The Government would need to be even more ambitious to reduce the costs further.
Less than half the upper range of costs could
Upgrade Ireland’s national energy grid
€7 billion
Reduce the cost of 700,000 new Electric Vehicles to under €15,000 and ramp up charging networks
€4 billion
Support forestry and the rewetting of peatlands
€1 billion


Swifter action would do more than just avoid hefty payments
It would transform Ireland into a healthier, more sustainable, and energy-secure society, reducing reliance on imported fossil fuels, while also boosting economic activity and employment in related sectors.
Summary
This report looks at the potential costs Ireland faces if it fails to meet its agreed EU climate commitments. These require domestic reductions in greenhouse gas emissions, an increasing share of renewable energy, and improved energy efficiency. There are of course other costs and benefits to Ireland reducing its emissions and enhancing green energy. However, it is vital to understand costs from missing targets to better understand the trade-offs involved.
Substantial costs
We estimate that Ireland could potentially have to pay out €8 to €26 billion to its EU partners if it does not step up climate action swiftly. If the Government implements the additional measures in its own Climate Action Plan by 2030, it could reduce the range to €3 to €12 billion.

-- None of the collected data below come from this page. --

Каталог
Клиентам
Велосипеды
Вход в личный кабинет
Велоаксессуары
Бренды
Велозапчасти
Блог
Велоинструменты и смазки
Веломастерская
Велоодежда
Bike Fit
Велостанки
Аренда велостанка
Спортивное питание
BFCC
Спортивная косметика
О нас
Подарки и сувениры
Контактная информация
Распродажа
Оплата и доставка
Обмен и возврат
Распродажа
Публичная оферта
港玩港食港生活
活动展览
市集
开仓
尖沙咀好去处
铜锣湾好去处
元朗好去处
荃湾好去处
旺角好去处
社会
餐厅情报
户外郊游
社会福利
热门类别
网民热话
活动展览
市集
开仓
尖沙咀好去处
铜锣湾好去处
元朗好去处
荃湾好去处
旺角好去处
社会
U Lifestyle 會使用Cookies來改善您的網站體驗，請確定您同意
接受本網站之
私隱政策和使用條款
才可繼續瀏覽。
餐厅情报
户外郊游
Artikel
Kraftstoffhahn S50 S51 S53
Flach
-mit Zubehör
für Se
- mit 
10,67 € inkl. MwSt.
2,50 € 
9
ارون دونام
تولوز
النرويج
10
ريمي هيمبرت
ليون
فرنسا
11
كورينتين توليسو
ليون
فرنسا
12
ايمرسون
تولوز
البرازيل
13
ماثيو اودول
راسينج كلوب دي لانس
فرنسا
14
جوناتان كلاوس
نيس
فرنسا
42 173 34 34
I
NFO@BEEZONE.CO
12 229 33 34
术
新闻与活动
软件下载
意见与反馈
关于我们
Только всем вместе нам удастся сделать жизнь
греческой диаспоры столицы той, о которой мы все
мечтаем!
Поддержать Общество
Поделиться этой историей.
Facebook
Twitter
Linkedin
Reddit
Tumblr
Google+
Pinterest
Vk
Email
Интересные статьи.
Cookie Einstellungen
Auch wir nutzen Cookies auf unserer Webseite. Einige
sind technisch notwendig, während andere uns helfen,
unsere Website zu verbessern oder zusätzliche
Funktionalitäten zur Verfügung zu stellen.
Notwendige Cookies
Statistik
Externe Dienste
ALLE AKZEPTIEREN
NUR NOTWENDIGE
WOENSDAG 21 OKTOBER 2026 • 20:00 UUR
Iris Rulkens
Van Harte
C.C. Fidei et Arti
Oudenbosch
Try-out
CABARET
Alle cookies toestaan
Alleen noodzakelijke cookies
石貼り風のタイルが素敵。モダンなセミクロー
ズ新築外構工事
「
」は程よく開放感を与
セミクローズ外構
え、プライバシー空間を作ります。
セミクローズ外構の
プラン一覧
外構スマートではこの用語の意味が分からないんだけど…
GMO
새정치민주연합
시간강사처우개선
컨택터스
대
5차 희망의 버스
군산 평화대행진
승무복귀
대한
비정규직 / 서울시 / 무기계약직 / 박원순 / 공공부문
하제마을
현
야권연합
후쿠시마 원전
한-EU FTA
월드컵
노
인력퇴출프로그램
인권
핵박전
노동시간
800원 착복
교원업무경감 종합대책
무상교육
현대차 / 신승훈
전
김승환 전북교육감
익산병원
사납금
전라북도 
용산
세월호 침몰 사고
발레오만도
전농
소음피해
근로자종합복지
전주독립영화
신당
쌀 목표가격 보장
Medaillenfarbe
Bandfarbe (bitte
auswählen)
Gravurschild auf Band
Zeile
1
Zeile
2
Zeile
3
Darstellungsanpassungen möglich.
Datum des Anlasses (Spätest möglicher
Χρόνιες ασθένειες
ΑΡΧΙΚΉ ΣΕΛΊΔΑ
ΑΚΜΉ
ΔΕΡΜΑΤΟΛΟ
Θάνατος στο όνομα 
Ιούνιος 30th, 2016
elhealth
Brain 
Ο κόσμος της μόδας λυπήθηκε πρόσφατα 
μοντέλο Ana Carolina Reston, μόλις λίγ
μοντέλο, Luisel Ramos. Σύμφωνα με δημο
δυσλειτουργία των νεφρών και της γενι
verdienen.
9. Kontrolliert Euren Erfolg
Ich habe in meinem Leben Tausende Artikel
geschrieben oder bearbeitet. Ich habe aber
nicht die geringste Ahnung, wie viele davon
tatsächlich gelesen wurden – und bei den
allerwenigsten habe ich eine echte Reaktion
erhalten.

Three key pieces of legislation
There are three key pieces of legislation. The most important is the Effort Sharing Regulation. Ireland and other EU countries agreed to adopt this in 2018. It covers emissions from domestic transport, buildings, small industry, waste, and agriculture. If Ireland emits more than allowed, the state will have to purchase the gap from overperforming countries — those that reduce their emissions more than required. It will likely be able to offset some costs by using some limited flexibilities permitted by the legislation. Two other pieces of legislation could pose smaller yet still significant costs. They cover land use and forestry, and the share of energy coming from renewable sources.
A colossal missed opportunity
The combined costs are substantial. To put them in context, less than half the upper end of those potential costs would cover drastic measures to reduce emissions. As an illustration, €12 billion — just one-tenth of the capital spending planned out to 2030 — could achieve all of the following. It could reduce the costs of buying 700,000 new electric cars to less than €15,000 per vehicle, covering one-in-three households. It would allow the Government ramp up charging infrastructure. It would cover the estimated additional costs of upgrading Ireland’s energy grid. And it would support forestry and the rewetting of peatlands.
By not taking actions like these, Ireland faces a colossal missed opportunity to both reduce emissions in line with its commitments and deliver significant improvements in Irish society.
Swifter action would do more than just avoid hefty payments and meet Ireland’s agreed commitments. It would transform Ireland to a healthier, more sustainable, and more energy secure society.
This report is a collaborative effort between the Irish Fiscal Advisory Council and the Climate Change Advisory Council. The collaboration arose as both institutions saw an urgent need for realistic estimates of the costs faced if Ireland fails to meet its climate commitments.